Moonshot AI Kimi K2.5 now available on Workers AI
Key Points
- 256k-token context window
- prefix caching with discounted cached tokens
- pull-based async batch API (queueRequest: true)
Summary
Moonshot AI Kimi K2.5 (@cf/moonshotai/kimi-k2.5) is now available on Workers AI. It's a frontier-scale open-source model with a full 256k token context window, multi-turn tool calling, vision inputs, structured JSON outputs, function calling, and prefix caching. The model runs on Cloudflare's Developer Platform so you can operate the full agent lifecycle (inference, tools, and orchestration) in one place with lower cost and high throughput.
Key Points
- 256,000-token context window to retain full conversation history, tool definitions, and large codebases across long-running agent sessions.
- Multi-turn tool calling and function calling to build agents that invoke external tools/APIs across multiple turns.
- Vision inputs to process images alongside text and return structured outputs.
- Structured outputs with JSON mode and JSON Schema support for reliable downstream parsing.
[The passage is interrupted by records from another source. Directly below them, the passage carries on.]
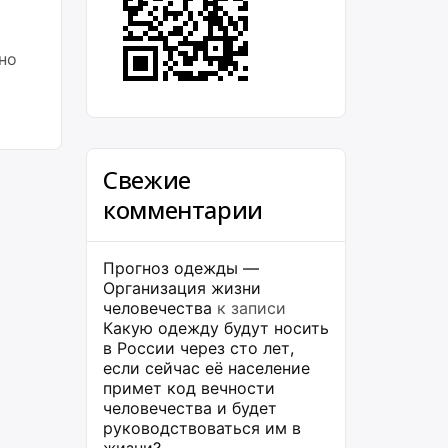
ьно
Свежие
комментарии
Прогноз одежды —
Организация жизни
человечества
к записи
Какую одежду будут носить
в России через сто лет,
если сейчас её население
примет код вечности
человечества и будет
руководствоваться им в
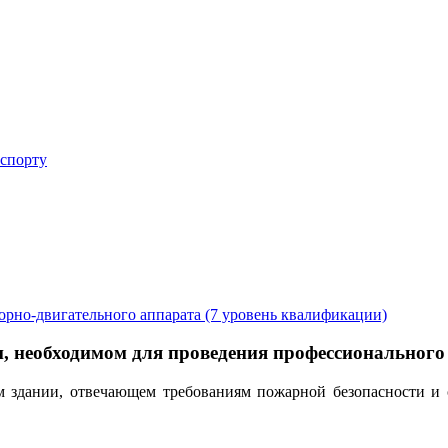
 спорту
порно-двигательного аппарата (7 уровень квалификации)
, необходимом для проведения профессионального
ом здании, отвечающем требованиям пожарной безопасности 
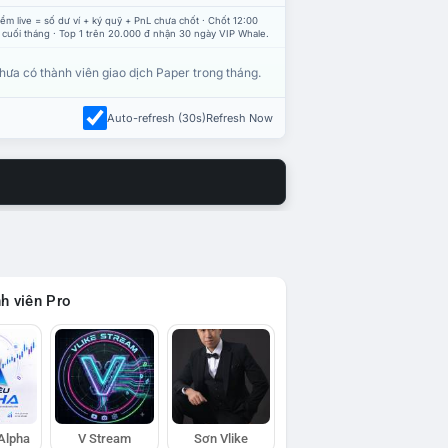
ểm live = số dư ví + ký quỹ + PnL chưa chốt · Chốt 12:00
 cuối tháng · Top 1 trên 20.000 đ nhận 30 ngày VIP Whale.
hưa có thành viên giao dịch Paper trong tháng.
Auto-refresh (30s)
Refresh Now
h viên Pro
 Alpha
V Stream
Sơn Vlike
- Prefix caching + session affinity: shared session context is cached to reduce prefill work, improving Time To First Token (TTFT) and Tokens Per Second (TPS); cached tokens are now surfaced as a usage metric and billed at a discount vs input tokens.
- Redesigned asynchronous, pull-based Batch API: submit batches with queueRequest: true, receive a request_id, and poll or use event notifications; internal tests typically complete async requests within ~5 minutes (depends on live traffic).
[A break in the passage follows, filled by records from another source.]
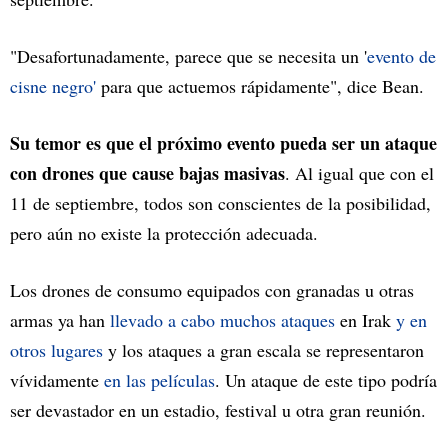
"Desafortunadamente, parece que se necesita un '
evento de
cisne negro'
para que actuemos rápidamente", dice Bean.
Su temor es que el próximo evento pueda ser un ataque
con drones que cause bajas masivas
. Al igual que con el
11 de septiembre, todos son conscientes de la posibilidad,
pero aún no existe la protección adecuada.
Los drones de consumo equipados con granadas u otras
armas ya han
llevado a cabo muchos ataques
en Irak
y en
otros lugares
y los ataques a gran escala se representaron
vívidamente
en las películas
. Un ataque de este tipo podría
ser devastador en un estadio, festival u otra gran reunión.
- Access routes: Workers AI binding (env.AI.run()), REST endpoints (/run or /v1/chat/completions), AI Gateway, or OpenAI-compatible endpoint. Session affinity can be set with the x-session-affinity header.
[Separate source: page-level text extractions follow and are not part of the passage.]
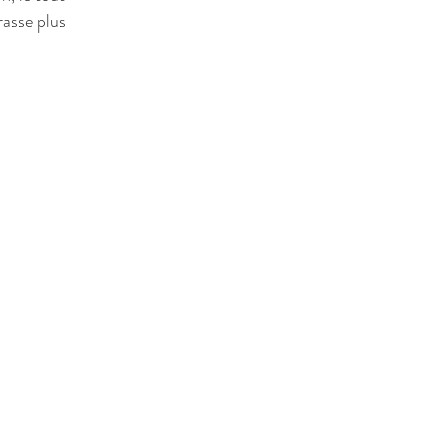
rasse plus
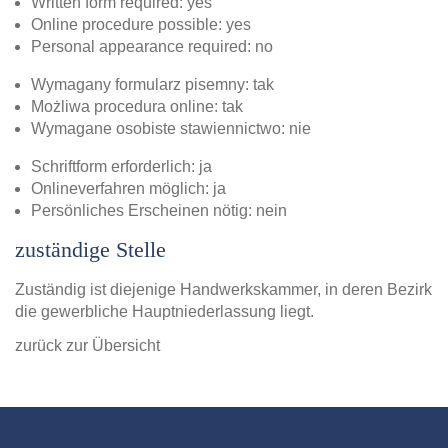
Written form required: yes
Online procedure possible: yes
Personal appearance required: no
Wymagany formularz pisemny: tak
Możliwa procedura online: tak
Wymagane osobiste stawiennictwo: nie
Schriftform erforderlich: ja
Onlineverfahren möglich: ja
Persönliches Erscheinen nötig: nein
zuständige Stelle
Zuständig ist diejenige Handwerkskammer, in deren Bezirk
die gewerbliche Hauptniederlassung liegt.
zurück zur Übersicht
Practical notes for engineers
- Use prefix caching and session affinity for long-lived agents to reduce compute and cost.
- For high-volume non-real-time workloads (code scanning, research agents), use the async batch API to avoid capacity errors.
- Check the model page, pricing, and prompt-caching docs for token billing details and cached-token discounts before production rollout.